[WHAT IS EXPECTED]: What lines in the records below contain the string "انلاین"? Copy every one.

RECORD SET Block Start

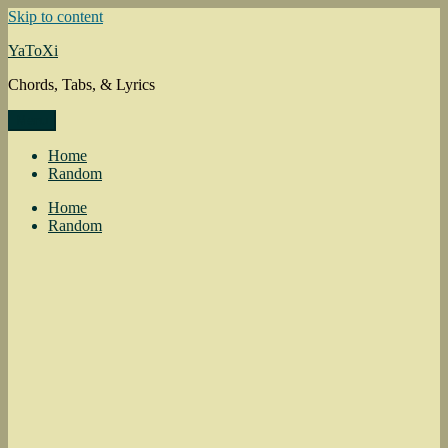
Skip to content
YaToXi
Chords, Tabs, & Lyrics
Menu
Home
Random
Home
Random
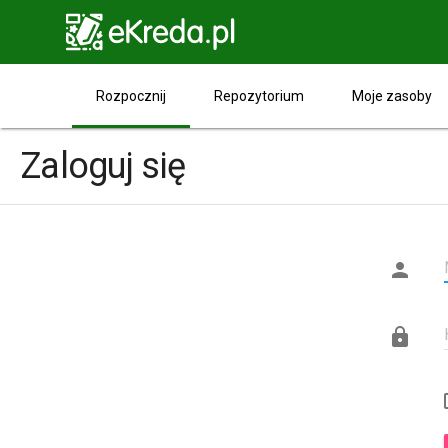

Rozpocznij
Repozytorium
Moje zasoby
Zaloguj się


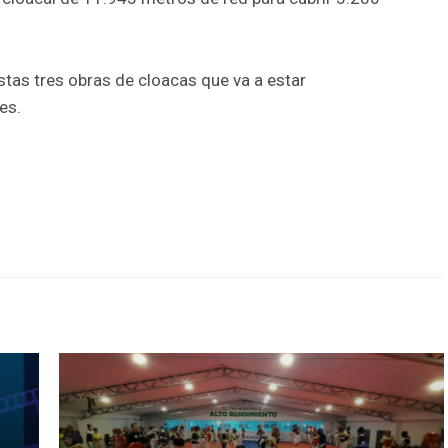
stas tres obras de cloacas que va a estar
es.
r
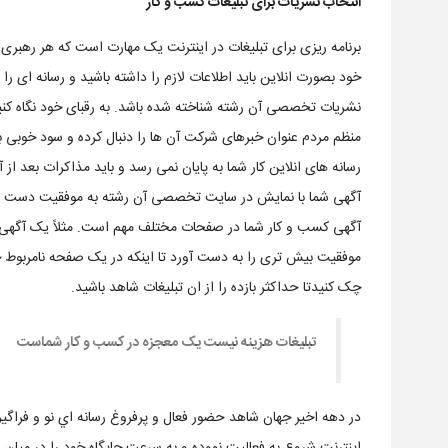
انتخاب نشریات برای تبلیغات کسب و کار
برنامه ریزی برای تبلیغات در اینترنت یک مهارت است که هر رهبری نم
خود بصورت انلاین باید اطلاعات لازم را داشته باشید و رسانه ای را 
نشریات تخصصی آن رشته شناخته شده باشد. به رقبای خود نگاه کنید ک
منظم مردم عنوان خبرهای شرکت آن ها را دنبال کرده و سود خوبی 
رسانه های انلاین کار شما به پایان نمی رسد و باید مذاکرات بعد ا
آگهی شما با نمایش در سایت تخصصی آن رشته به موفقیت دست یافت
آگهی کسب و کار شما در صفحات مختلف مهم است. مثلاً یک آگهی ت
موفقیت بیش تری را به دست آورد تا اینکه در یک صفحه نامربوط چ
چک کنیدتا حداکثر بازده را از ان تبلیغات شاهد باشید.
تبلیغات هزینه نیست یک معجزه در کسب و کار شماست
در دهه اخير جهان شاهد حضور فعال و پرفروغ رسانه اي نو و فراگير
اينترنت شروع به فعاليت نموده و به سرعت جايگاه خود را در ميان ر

RECORD SET Block End
RECORD SET Block Start

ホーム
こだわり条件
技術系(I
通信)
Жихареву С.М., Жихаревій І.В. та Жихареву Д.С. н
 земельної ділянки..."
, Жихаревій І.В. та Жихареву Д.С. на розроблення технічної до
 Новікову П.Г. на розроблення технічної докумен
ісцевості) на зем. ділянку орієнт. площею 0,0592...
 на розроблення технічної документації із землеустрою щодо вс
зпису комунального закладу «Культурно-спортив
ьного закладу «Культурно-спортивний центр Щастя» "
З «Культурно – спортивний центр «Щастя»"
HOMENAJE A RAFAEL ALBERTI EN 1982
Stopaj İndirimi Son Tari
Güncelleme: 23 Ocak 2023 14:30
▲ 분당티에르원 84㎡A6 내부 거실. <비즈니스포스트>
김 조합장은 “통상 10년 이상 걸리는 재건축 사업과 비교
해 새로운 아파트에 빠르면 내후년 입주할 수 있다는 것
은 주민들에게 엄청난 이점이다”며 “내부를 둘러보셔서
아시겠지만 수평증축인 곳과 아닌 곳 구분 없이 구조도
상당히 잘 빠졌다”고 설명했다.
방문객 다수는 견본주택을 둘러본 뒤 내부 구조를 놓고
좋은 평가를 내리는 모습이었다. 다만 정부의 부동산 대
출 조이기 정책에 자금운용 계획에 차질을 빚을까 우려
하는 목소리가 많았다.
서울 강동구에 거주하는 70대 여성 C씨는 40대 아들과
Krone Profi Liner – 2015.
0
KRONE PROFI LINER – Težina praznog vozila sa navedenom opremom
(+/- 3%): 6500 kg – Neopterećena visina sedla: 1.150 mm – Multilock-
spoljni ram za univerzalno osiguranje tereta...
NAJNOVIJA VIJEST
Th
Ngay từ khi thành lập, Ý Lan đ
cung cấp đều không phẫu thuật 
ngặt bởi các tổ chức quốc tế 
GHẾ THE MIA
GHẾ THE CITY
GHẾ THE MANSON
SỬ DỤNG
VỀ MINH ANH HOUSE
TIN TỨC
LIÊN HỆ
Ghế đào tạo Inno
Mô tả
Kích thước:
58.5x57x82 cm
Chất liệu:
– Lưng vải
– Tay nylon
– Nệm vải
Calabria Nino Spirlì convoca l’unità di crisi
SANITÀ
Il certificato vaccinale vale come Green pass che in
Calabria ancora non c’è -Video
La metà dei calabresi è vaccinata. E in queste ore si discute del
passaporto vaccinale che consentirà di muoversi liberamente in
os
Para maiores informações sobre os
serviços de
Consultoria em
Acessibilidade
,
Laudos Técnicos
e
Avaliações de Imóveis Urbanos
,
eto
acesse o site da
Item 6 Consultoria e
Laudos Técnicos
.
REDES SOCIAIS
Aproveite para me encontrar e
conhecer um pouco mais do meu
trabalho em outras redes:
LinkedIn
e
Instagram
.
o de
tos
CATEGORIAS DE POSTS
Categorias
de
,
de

RECORD SET Block End

[SOLVED PROBLEM]:
خود بصورت انلاین باید اطلاعات لازم را داشته باشید و رسانه ای را 
رسانه های انلاین کار شما به پایان نمی رسد و باید مذاکرات بعد ا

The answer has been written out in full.